There aren’t many things that surprise me. But this week, sitting across from an intelligent and successful marketer, I did a double take when he asked me the following question, “So shoot straight with me – do you think social media actually will stick around?”

Here’s why: he runs multiple aggressive social media campaigns for his company, sometimes spending half his day updating different social feeds and responding to followers / friends / fans. He’s banking on the fact that social media makes a difference and that it’ll stay that way.

And yet he still wonders social media’s relevancy. Being honest, you probably do too.

My hunch is that anyone over the age of 20 years old asks that of himself from time-to-time too. No matter the platform you choose – Facebook or Vine or LinkedIn – you’ll never get the duplication of real human interaction. Countless short videos (the unlimited you have a right to if you believe Sprint’s recent ad campaign), pokes, or tweets fall short of recreating the feeling you get with close friends sitting on a patio talking about whatever comes to mind.

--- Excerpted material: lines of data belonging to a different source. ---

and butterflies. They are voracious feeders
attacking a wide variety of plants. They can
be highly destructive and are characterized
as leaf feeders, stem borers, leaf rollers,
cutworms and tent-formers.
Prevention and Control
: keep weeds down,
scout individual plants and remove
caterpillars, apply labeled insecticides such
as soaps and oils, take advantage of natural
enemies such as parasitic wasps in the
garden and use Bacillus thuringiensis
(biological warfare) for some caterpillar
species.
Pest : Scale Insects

Polling all of humanity whether social media replaces connecting with people in person, overwhelmingly the answer would be no. I’m not writing anything new – countless studies show that real interactivity cannot be duplicated by any number of soi-sophisticated technical devices.

But what happens when social media becomes the supplement to human interaction? Take for example, a high school girl who knows that nothing beats being with her circle of friends on the weekend, but for the majority of the week she’s engaged in texting, Facebook messaging, and tweeting her friends to stay in touch for that one get-together. What happens when all of these social platforms are all you’ve ever known?

That was the recent topic in Wired magazine’s 20th anniversary of the Internet edition. In “1993. Meet The First Digital Generation. Now Get Ready to Play by Their Rules” writer Jerry Adler touches on a generation that hasn’t known a world without the Internet. And for most of their adolescence, they’ve been completely absorbed by social media platforms. Their social life is created and then re-visioned and re-created online. And, as Adler puts it succinctly, they “make no distinction between the real and the virtual.”

As is often the case, we marketers must look beyond right now, or even the end of the quarter or the end of the year, and think long-term. So to answer my fellow marketer’s question of “Do you think social media will stick around?” my answer is resoundingly yes. We better meet the digital generation where they are and answer the questions they have. Even if your company doesn’t cater to the whims of 20 year-olds, think of their 30 and 40 year-old counterparts as a dry run to reaching them. Because the future is digital, the future is in social media, no matter how unwieldy it may seem.

And the future will be here before we know it.